— Data records —
******************************
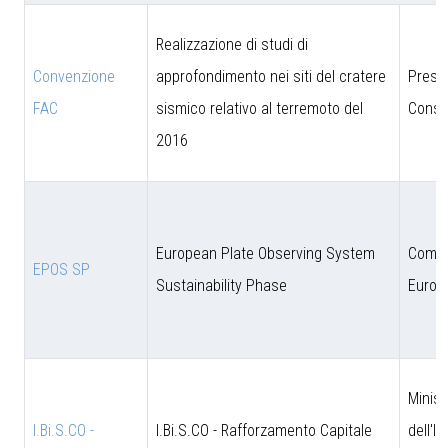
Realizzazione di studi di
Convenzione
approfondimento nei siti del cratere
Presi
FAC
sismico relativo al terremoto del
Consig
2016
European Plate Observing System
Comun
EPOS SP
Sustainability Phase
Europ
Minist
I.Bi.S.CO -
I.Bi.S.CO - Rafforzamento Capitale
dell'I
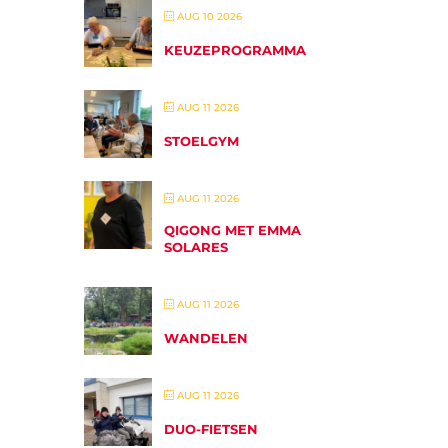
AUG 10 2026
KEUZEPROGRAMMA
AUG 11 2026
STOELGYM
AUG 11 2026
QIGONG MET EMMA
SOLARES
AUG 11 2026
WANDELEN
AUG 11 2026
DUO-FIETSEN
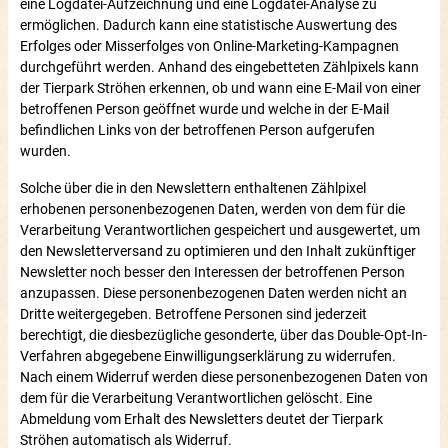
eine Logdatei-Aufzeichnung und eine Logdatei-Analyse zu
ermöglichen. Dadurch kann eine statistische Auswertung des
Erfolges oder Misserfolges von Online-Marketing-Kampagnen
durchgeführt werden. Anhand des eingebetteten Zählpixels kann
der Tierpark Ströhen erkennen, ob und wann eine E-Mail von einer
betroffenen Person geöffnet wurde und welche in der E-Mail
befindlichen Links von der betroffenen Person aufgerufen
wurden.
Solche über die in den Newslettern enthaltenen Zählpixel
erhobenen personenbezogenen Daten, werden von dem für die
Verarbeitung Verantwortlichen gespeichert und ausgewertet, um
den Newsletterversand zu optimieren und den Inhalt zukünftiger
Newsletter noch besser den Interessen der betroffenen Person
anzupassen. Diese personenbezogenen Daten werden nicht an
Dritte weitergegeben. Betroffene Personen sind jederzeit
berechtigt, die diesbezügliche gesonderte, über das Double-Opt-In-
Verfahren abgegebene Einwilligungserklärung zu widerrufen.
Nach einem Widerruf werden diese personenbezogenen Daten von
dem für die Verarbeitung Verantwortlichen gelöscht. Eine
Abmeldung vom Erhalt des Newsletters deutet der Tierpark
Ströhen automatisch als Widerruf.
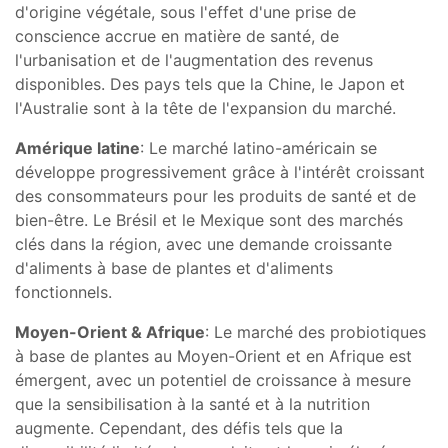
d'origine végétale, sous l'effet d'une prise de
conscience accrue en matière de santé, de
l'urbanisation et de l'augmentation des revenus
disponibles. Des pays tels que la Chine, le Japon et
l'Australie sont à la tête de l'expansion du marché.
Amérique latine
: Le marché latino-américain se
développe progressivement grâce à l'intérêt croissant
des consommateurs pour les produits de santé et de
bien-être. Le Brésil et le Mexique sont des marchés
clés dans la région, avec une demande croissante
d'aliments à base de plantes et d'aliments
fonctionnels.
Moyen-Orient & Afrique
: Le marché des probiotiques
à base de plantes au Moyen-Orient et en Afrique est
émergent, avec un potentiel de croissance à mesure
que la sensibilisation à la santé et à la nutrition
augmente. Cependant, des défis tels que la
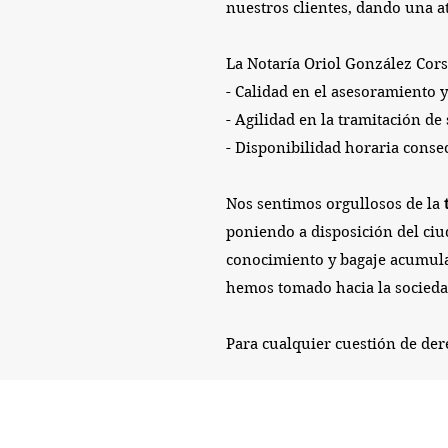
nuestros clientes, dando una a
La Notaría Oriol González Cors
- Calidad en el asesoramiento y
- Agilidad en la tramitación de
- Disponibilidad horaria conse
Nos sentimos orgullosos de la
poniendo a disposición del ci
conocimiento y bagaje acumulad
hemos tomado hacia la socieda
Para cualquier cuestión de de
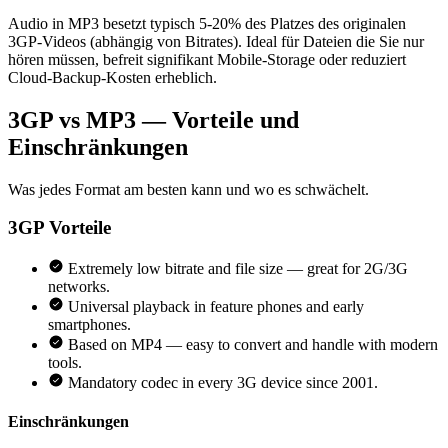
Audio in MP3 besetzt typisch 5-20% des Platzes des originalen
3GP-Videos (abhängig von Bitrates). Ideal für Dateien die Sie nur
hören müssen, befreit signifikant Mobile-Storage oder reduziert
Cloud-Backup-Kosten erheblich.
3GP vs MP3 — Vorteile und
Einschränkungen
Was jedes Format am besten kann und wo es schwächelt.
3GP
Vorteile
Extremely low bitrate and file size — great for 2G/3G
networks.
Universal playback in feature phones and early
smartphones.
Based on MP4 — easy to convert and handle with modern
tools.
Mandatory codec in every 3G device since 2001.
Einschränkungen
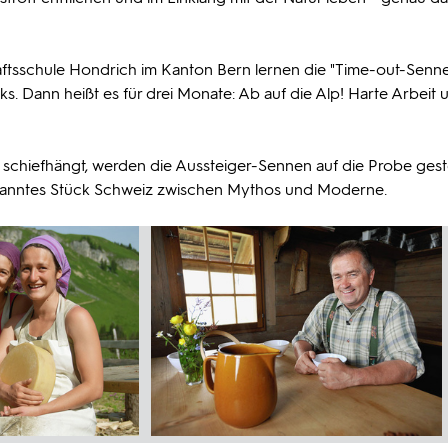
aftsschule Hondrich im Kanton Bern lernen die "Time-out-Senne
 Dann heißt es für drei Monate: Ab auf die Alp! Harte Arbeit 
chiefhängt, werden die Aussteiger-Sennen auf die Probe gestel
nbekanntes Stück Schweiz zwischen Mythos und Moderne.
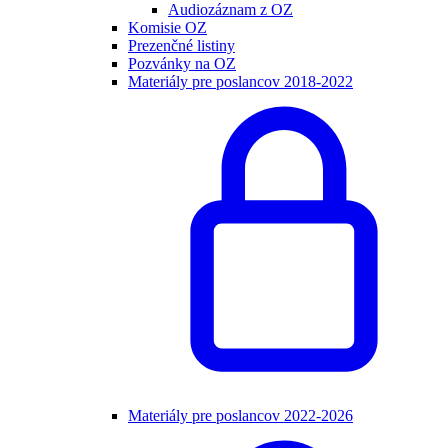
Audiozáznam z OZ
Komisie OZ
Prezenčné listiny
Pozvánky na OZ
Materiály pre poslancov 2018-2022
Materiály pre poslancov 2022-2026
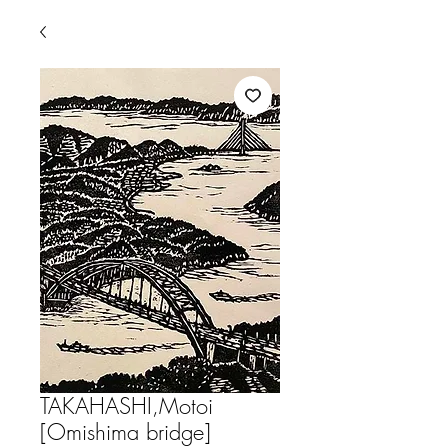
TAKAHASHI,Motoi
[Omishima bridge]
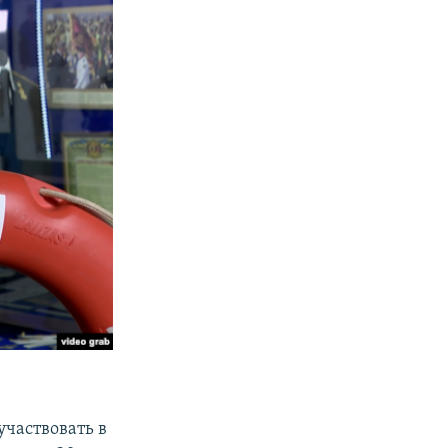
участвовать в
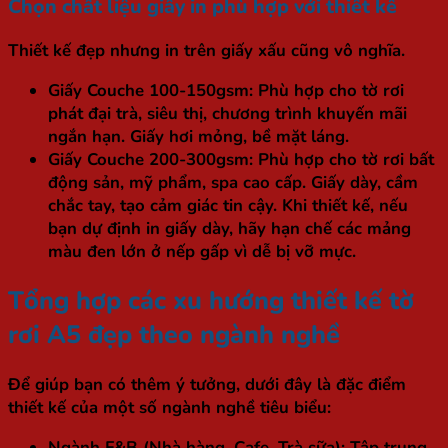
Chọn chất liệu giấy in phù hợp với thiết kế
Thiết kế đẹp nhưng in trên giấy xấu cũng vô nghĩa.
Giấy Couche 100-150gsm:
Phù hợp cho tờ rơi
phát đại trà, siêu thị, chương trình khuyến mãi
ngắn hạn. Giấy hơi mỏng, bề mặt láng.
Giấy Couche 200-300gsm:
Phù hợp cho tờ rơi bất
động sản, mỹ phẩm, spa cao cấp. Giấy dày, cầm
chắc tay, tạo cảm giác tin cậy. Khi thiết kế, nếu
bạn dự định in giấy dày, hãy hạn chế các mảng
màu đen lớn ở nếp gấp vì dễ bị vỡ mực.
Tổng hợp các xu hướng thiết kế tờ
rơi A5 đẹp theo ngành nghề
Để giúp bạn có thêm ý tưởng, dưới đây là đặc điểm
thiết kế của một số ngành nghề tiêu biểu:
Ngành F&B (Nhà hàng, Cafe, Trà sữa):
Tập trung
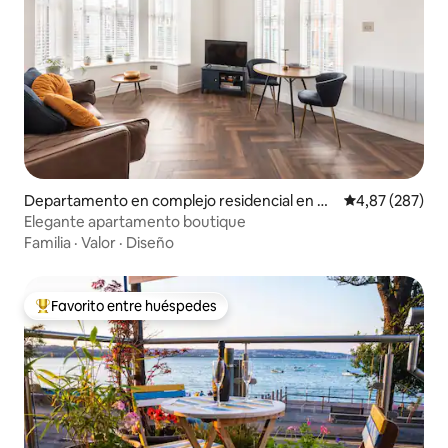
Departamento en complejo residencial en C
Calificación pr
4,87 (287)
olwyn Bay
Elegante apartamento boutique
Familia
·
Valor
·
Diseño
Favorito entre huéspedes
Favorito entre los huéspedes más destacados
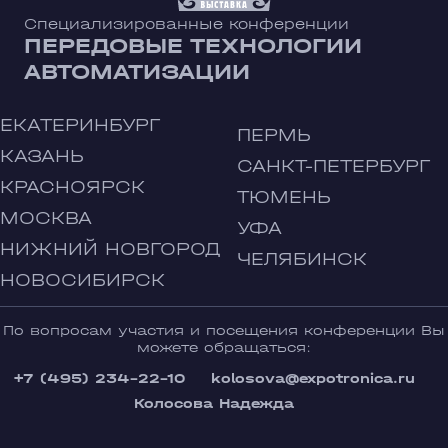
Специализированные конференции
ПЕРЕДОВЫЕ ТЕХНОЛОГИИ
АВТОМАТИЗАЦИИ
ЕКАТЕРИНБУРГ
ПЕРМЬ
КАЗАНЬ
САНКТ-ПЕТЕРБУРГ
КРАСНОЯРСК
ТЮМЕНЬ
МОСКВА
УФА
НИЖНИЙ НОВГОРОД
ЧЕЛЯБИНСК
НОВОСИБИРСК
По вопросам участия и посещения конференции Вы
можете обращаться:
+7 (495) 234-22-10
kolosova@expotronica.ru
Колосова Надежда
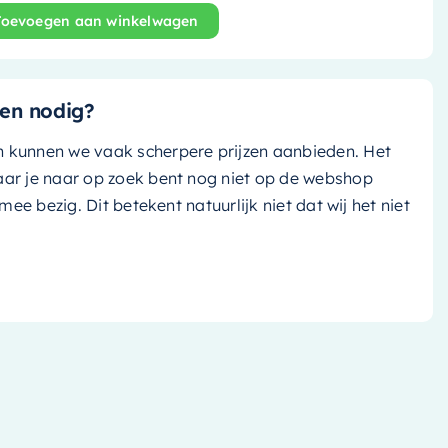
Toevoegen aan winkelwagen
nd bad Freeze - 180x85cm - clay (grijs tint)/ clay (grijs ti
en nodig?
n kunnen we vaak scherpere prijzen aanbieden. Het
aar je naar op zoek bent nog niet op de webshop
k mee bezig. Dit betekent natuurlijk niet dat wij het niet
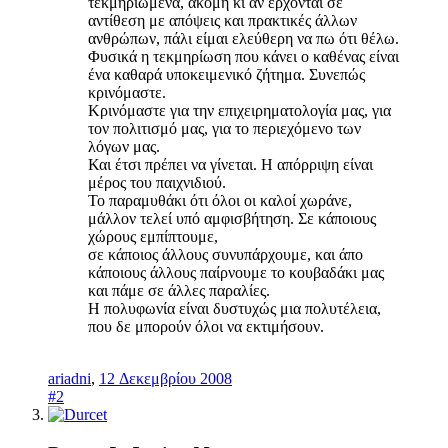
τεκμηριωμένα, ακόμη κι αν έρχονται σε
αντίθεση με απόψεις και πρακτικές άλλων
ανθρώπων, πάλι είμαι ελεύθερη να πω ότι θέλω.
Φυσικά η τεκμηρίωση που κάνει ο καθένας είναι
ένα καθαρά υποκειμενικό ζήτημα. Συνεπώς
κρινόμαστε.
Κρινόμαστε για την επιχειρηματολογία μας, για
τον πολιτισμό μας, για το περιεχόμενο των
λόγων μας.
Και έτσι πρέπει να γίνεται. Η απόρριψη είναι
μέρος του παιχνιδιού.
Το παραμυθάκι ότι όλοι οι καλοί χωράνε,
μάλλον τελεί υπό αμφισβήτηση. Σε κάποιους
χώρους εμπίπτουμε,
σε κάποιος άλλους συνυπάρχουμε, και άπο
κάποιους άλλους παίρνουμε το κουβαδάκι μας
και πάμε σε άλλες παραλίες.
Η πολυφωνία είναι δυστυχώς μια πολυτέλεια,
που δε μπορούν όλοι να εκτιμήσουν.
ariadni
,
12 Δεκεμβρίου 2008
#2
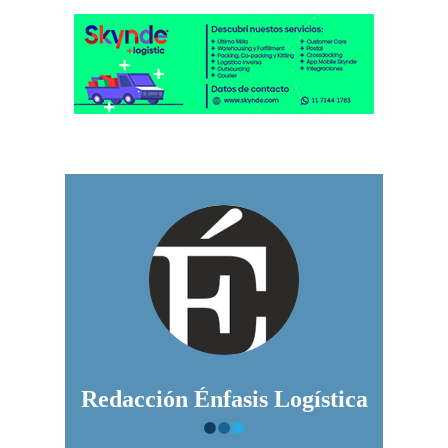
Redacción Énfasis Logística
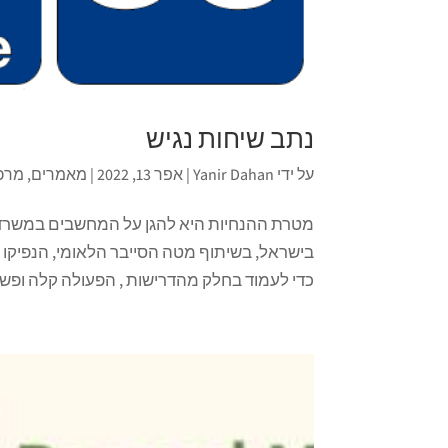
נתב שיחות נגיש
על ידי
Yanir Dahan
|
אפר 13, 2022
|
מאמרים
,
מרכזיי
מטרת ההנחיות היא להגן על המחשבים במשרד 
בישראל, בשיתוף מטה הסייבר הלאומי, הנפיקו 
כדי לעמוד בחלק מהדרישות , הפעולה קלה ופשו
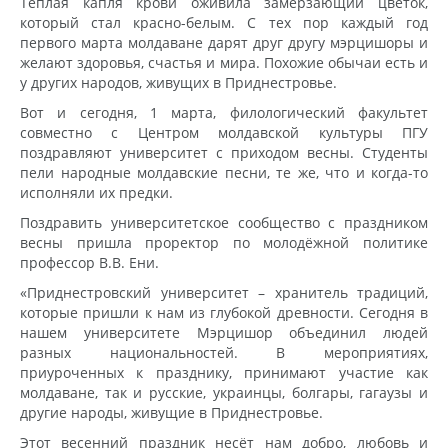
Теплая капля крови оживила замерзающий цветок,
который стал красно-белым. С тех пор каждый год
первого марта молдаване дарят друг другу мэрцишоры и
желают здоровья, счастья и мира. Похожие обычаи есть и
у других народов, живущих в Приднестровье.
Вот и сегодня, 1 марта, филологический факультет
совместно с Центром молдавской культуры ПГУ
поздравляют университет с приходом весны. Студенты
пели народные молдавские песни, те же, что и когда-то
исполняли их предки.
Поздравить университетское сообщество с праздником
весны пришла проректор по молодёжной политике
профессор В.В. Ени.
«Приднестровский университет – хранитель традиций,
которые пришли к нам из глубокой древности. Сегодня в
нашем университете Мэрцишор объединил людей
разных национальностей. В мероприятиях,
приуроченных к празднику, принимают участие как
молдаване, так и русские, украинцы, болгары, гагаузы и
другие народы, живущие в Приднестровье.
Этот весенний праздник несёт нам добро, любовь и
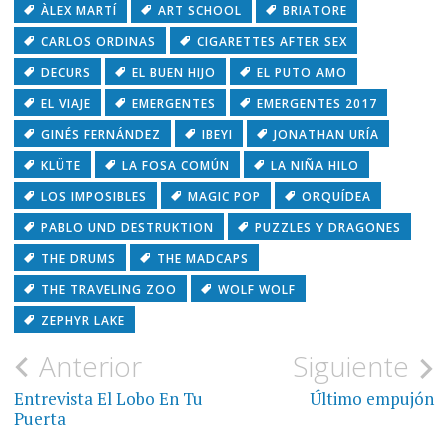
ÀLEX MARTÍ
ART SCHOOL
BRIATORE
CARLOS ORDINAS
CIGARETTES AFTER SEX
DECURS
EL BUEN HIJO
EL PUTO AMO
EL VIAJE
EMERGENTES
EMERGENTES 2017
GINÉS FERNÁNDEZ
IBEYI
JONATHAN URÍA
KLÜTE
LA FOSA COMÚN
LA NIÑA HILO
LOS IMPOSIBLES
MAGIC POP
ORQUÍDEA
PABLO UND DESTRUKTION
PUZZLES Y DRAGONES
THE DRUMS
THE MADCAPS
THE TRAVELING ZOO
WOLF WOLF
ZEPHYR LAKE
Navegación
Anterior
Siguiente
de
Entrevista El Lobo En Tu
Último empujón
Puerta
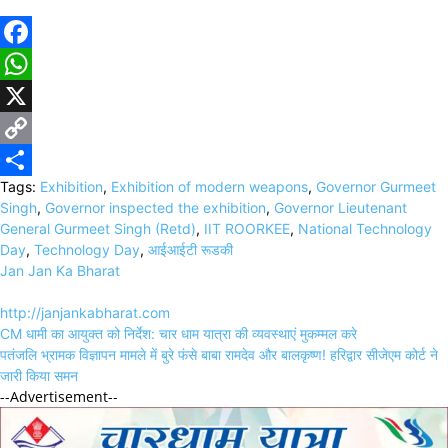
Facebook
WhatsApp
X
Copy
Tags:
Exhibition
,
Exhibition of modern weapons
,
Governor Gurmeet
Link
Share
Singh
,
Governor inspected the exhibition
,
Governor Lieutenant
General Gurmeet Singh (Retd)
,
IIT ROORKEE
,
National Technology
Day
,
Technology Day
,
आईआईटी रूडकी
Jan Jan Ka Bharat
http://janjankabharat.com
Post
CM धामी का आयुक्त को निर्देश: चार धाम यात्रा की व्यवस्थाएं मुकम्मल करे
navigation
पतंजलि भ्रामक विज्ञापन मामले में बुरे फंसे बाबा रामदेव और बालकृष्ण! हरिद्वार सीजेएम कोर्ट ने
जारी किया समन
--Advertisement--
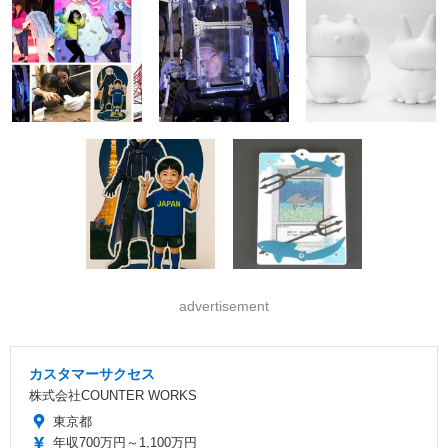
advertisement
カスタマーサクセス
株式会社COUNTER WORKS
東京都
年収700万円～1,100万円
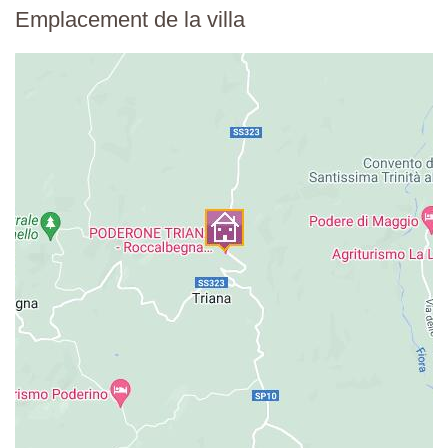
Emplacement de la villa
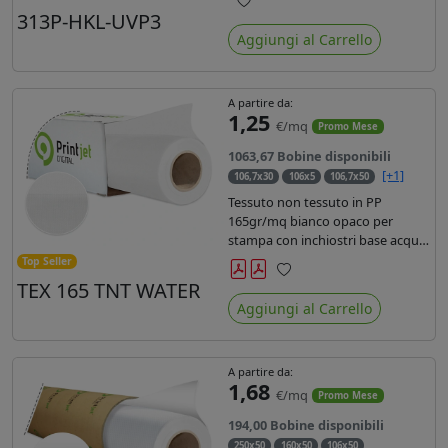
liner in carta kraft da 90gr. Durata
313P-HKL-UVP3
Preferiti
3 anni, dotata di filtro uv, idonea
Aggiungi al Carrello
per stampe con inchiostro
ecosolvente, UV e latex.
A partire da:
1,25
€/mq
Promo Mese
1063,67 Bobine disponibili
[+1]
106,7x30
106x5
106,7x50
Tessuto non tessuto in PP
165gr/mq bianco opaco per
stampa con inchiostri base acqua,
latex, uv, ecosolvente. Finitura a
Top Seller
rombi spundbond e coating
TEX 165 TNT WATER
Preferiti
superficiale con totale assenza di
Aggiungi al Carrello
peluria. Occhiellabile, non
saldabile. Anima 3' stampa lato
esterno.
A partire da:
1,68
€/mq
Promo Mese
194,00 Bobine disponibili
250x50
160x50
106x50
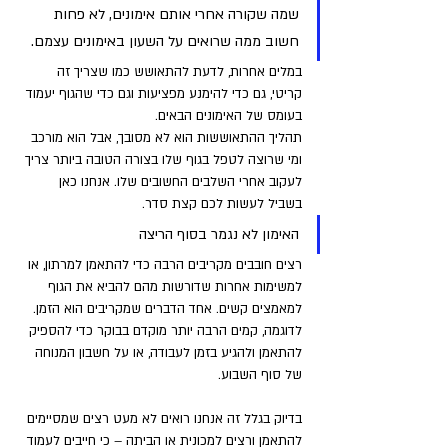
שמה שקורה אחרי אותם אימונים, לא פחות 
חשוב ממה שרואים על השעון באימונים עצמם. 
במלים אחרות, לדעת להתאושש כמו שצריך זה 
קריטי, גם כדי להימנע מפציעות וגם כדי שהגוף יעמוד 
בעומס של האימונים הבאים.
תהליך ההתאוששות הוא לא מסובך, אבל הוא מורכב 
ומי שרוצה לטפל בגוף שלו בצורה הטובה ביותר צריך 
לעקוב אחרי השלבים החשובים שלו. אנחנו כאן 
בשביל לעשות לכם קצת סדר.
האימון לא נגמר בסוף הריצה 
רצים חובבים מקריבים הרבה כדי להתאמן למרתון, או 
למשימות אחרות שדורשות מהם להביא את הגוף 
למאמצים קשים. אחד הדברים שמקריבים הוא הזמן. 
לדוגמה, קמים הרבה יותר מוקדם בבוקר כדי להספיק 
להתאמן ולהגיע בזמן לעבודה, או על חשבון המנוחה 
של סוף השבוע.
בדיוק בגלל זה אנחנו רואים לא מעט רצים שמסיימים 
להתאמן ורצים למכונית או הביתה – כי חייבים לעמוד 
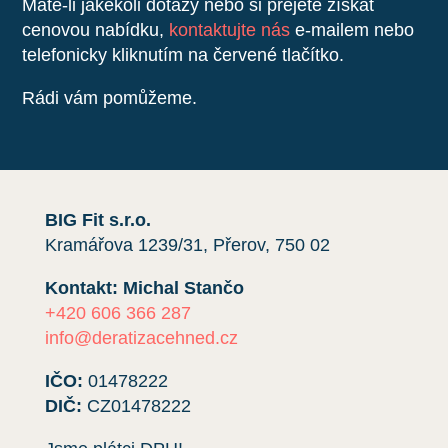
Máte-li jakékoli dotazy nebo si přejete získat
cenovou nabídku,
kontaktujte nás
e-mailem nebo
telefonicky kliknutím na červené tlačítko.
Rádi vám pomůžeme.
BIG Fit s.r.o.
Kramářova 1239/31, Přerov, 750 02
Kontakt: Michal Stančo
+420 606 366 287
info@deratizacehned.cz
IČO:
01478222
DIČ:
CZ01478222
******************************
— Exercise requirements —
An answer is complete only when it holds every line above containing the string "Couche".

— Expected answer —
Giấy Couche 100-150gsm:
Giấy Couche 200-300gsm:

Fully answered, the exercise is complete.